AL JAZIRAH, YEMEN — Yemen’s civil war has generated the perfect conditions for a massive oil spill to happen.

Here are the details: The Guardian reports that an abandoned and rusting oil tanker with 1.1 million barrels of oil on board is like a ticking time bomb that can easily break up and cover the Yemen coastline under tons of crude oil.

The FSO Safer is a single-hulled tanker that carries four times more oil than was spilled during the massive Exxon Valdez disaster in 1989.

The ship was abandoned in 2017 and keeps on deteriorating while Yemen’s Houthi rebels fight a civil war against a Saudi-led coalition on the land next to it.

In May 2020, water entered the ship’s engine room through a leaking pipe, and the vessel's fire extinguishing system is now non-operational, according to a study published in the journal Nature Sustainability.

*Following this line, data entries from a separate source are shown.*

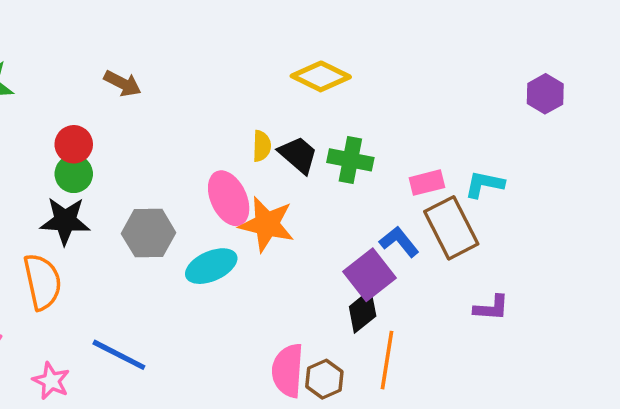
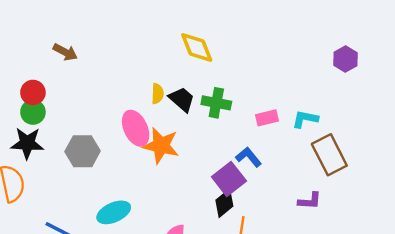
yellow diamond: (321, 76) -> (197, 47), turned 42
brown rectangle: (451, 228) -> (329, 155), moved
cyan ellipse: (211, 266) -> (114, 212), moved

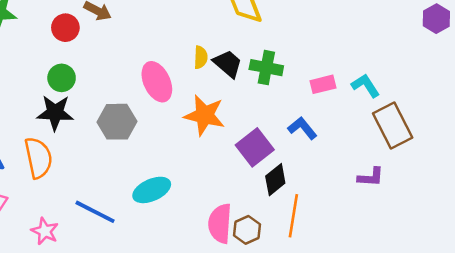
purple hexagon: (345, 59) -> (436, 19), moved
red circle: (33, 92) -> (65, 28), moved
cyan L-shape: (305, 119) -> (366, 86), turned 45
pink ellipse: (136, 128) -> (157, 82), moved
purple square: (229, 179) -> (255, 147), moved

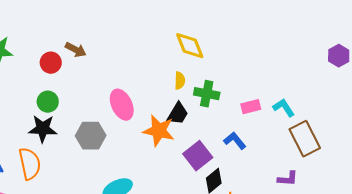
yellow semicircle: (201, 57) -> (180, 81), moved
black trapezoid: (228, 64) -> (178, 114), moved, turned 80

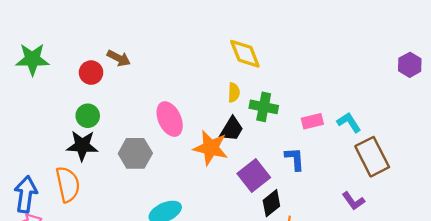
blue L-shape: (235, 141) -> (295, 159), turned 35
purple L-shape: (288, 179) -> (353, 201), turned 50

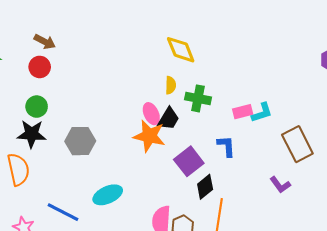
brown arrow: (119, 58) -> (45, 42), moved
pink ellipse: (170, 119) -> (151, 114), moved, size x0.7
cyan L-shape: (349, 122) -> (262, 113), moved, turned 105

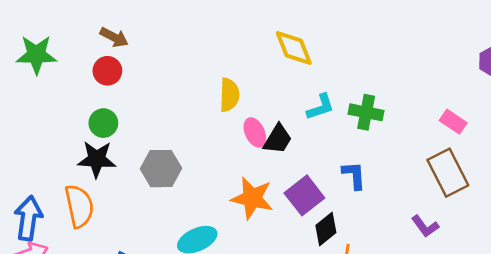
yellow semicircle: (171, 85) -> (229, 95), moved, size x1.4
green cross: (198, 98) -> (366, 112), moved
pink rectangle: (243, 112) -> (453, 122), moved, turned 48
cyan L-shape: (262, 113) -> (321, 107), moved
orange star: (149, 136) -> (252, 198), moved

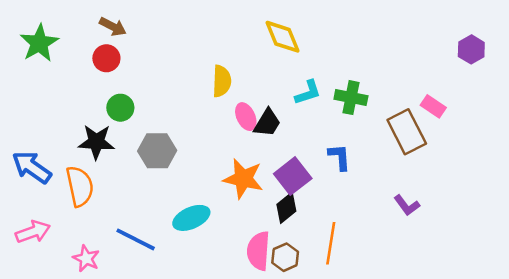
green star: (36, 55) -> (39, 43), turned -30
green circle: (103, 123) -> (120, 108), moved
brown rectangle: (448, 173) -> (407, 132), moved
blue arrow: (28, 218) -> (32, 167), moved, turned -63
black diamond: (326, 229) -> (286, 208), moved

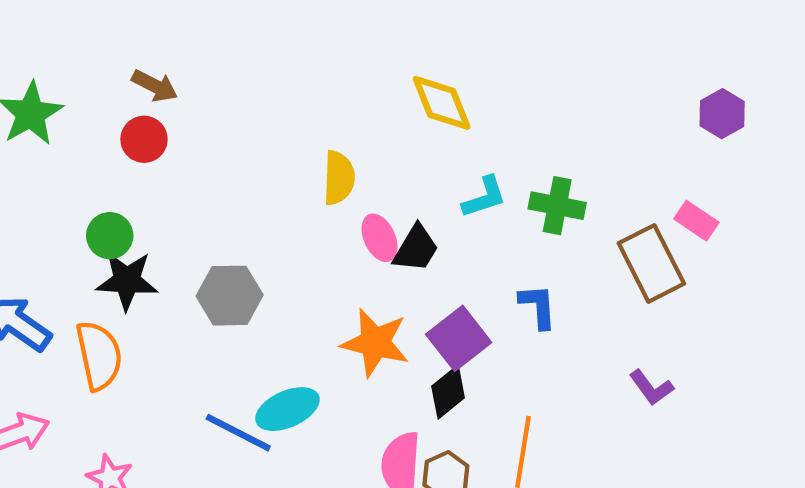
purple hexagon: (471, 49) -> (722, 114), moved
green circle: (120, 108) -> (110, 236), moved
blue line: (136, 239) -> (238, 433), moved

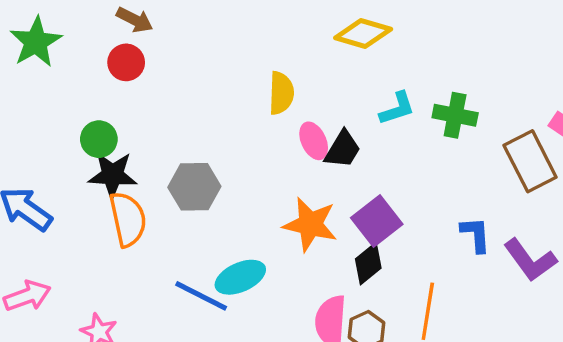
yellow diamond: (442, 103) -> (363, 33), turned -52
blue L-shape: (538, 306) -> (476, 235), moved
orange semicircle: (99, 356) -> (128, 219), moved
purple L-shape: (651, 388) -> (530, 260), size x1.5

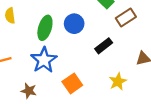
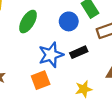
blue circle: (74, 24) -> (69, 21), moved
blue star: (44, 60) -> (51, 55), moved

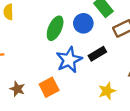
green ellipse: (28, 22) -> (55, 28), moved
orange square: (41, 80) -> (49, 87), moved

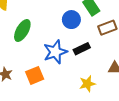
green ellipse: (55, 28) -> (22, 30), moved

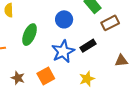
blue circle: (71, 20) -> (64, 19), moved
yellow star: (87, 84) -> (87, 79), moved

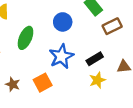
black rectangle: (88, 46) -> (95, 59), moved
yellow star: (87, 79) -> (97, 80), moved

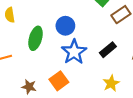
blue circle: (63, 22) -> (65, 26), moved
yellow star: (97, 80) -> (111, 83), moved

Researchers say a hull breach would cover important coral reefs in oil, while also closing desalination plants and cutting 9 million people off from clean water.

The likely oil spill would also destroy a big part of Yemen’s fish sources at a time when the country is starting to suffer from a famine.

The rebels, who control the area where the ship is located, have previously blocked UN inspectors from assessing the vessel.

However, the Houthis have repeatedly blamed the Saudi-led coalition that is fighting them for preventing UN inspectors access to the tanker.